In Britain, confidence in vaccine safety rose from 47 percent in May 2018 to 52 percent in November 2019.
Poland and Serbia however saw significant declines in public vaccine confidence.
Afghanistan, the Philippines, Indonesia, Nigeria and Pakistan saw "substantial" increases in the number of people strongly disagreeing that vaccines are safe between 2015 and 2019.
In Azerbaijan, public mistrust surged from 2 percent to 17 percent in that timeframe.
Authors of the research attributed this "worrying trend" in part to political instability and religious extremism.
Heidi Larson from the London school of Hygiene and Tropical Medicine, who led the research, said online misinformation was also a significant problem.
"When there is a large drop in vaccination coverage, it is often because there's an unproven vaccine safety scare seeding doubt and distrust," she said.
Larson said that public mistrust in politicians in general also likely played a role.
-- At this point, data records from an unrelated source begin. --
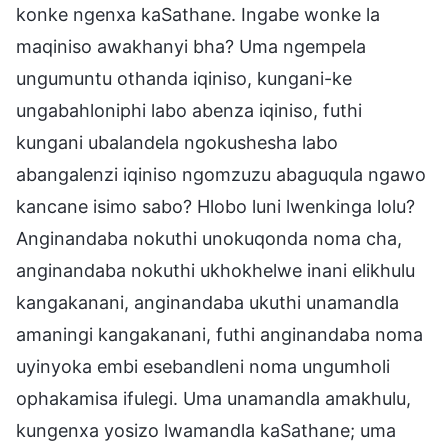
konke ngenxa kaSathane. Ingabe wonke la
maqiniso awakhanyi bha? Uma ngempela
ungumuntu othanda iqiniso, kungani-ke
ungabahloniphi labo abenza iqiniso, futhi
kungani ubalandela ngokushesha labo
abangalenzi iqiniso ngomzuzu abaguqula ngawo
kancane isimo sabo? Hlobo luni lwenkinga lolu?
Anginandaba nokuthi unokuqonda noma cha,
anginandaba nokuthi ukhokhelwe inani elikhulu
kangakanani, anginandaba ukuthi unamandla
amaningi kangakanani, futhi anginandaba noma
uyinyoka embi esebandleni noma ungumholi
ophakamisa ifulegi. Uma unamandla amakhulu,
kungenxa yosizo lwamandla kaSathane; uma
As the world races to find a vaccine to potentially end the Covid-19 pandemic, the researchers warned that governments need to ramp up investment in public information campaigns and as well as distribution infrastructure.
Without this, Daniel Salmon from John Hopkins Bloomberg School of Public Health said "there is a risk of SARS-CoV-2 vaccines never reaching their potential due to a continued inability to quickly and effectively respond to public vaccine safety concerns, real or otherwise".